Upon hearing that - not surprisingly - it was TT Gordon's shop, Rhyme sighed and lowered his head. 'No, no,' he whispered. For a moment Views of Death No. One and Two vied. Then the first prevailed and Rhyme called Sachs to tell her she had yet another scene to run.

CHAPTER 55

Amelia Sachs returned from the most recent crime scene in the Unsub 11-5 case. TT Gordon's tattoo parlor in the East Village.

It turned out, though, that Gordon himself was not the victim. He'd been out of the parlor when the unsub snuck inside, locked the door and proceeded into the back room for the lethal tattooing session. The body was that of one of the artists who worked in the parlor, a man named Eddie Beaufort. He was a transplant from South Carolina who'd moved to New York a few years ago and was, Sachs had learned from Gordon, making a name for himself in the inking world.

'We should've had somebody on the tattoo parlor, Rhyme,' she said.

'Who would've thought he'd be at risk?' Rhyme was truly surprised that the unsub had tracked the artist down.
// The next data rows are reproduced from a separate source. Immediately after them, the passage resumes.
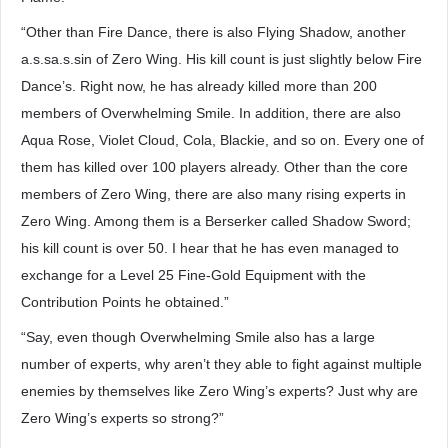
“Other than Fire Dance, there is also Flying Shadow, another
a.s.sa.s.sin of Zero Wing. His kill count is just slightly below Fire
Dance’s. Right now, he has already killed more than 200
members of Overwhelming Smile. In addition, there are also
Aqua Rose, Violet Cloud, Cola, Blackie, and so on. Every one of
them has killed over 100 players already. Other than the core
members of Zero Wing, there are also many rising experts in
Zero Wing. Among them is a Berserker called Shadow Sword;
his kill count is over 50. I hear that he has even managed to
exchange for a Level 25 Fine-Gold Equipment with the
Contribution Points he obtained.”
“Say, even though Overwhelming Smile also has a large
number of experts, why aren’t they able to fight against multiple
enemies by themselves like Zero Wing’s experts? Just why are
Zero Wing’s experts so strong?”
How? It seemed unlikely but possible that he'd followed Gordon from Rhyme's. But the tat community would be a small one and word must've gotten back to the killer that Gordon was helping with the case. The unsub would have heard and gone to the parlor to kill him. Finding he wasn't there, maybe he had just decided to make clear that it was a bad idea to assist the police and picked for a victim the first employee he found.

It was also time to send another message.
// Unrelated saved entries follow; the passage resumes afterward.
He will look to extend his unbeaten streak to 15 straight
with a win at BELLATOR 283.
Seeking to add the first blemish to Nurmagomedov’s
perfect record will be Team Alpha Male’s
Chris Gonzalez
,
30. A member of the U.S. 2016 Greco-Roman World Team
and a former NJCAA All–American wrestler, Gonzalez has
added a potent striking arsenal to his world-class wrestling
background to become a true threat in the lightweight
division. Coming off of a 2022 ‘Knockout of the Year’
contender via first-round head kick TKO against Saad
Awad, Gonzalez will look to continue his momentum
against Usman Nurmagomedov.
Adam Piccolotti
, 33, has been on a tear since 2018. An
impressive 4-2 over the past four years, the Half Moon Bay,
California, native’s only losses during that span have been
Sachs described the scene: Beaufort, lying on his back. His shirt was off and the unsub had tattooed another part of the puzzle on his abdomen. She slid the SD card from her camera and displayed the pictures on the screen.
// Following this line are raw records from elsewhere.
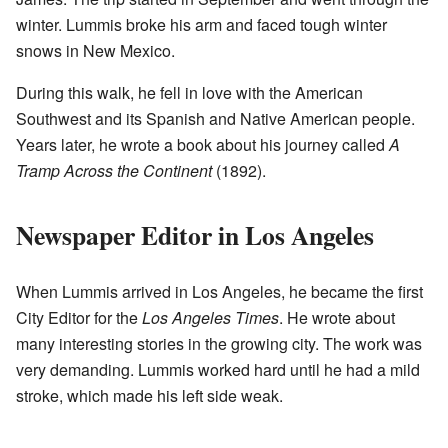
winter. Lummis broke his arm and faced tough winter
snows in New Mexico.
During this walk, he fell in love with the American
Southwest and its Spanish and Native American people.
Years later, he wrote a book about his journey called
A
Tramp Across the Continent
(1892).
Newspaper Editor in Los Angeles
When Lummis arrived in Los Angeles, he became the first
City Editor for the
Los Angeles Times
. He wrote about
many interesting stories in the growing city. The work was
very demanding. Lummis worked hard until he had a mild
stroke, which made his left side weak.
Ron Pulaski, back from his car wreck of an undercover assignment, stood in front of the display with his arms crossed. 'They're not numerical order: the second, forty, seventeenth and the six hundredth.'

Rhyme said, 'Good point. He could have gone numerically if he'd wanted to. Either the order is significant - or he wanted to scramble them for some reason. And we're ordinal again, not cardinal. "Fort"Y is the only cardinal number.'

Mel Cooper now suggested, 'An encryption?'

That was a possibility. But there were far too many combinations and no common reference point. In breaking a simple code in which letters are converted to numbers, you can start with the knowledge that the letter 'e' appears most frequently in the English language and preliminarily assign that value to the most commonly occurring numbers in the code. But here, they had far too few numbers - and they were combined with words, which suggested that the numbers did not mean anything other than what they appeared to be, cryptic though that meaning was.

It could still be a location, but this number eliminated longitude or latitude. One or more addresses?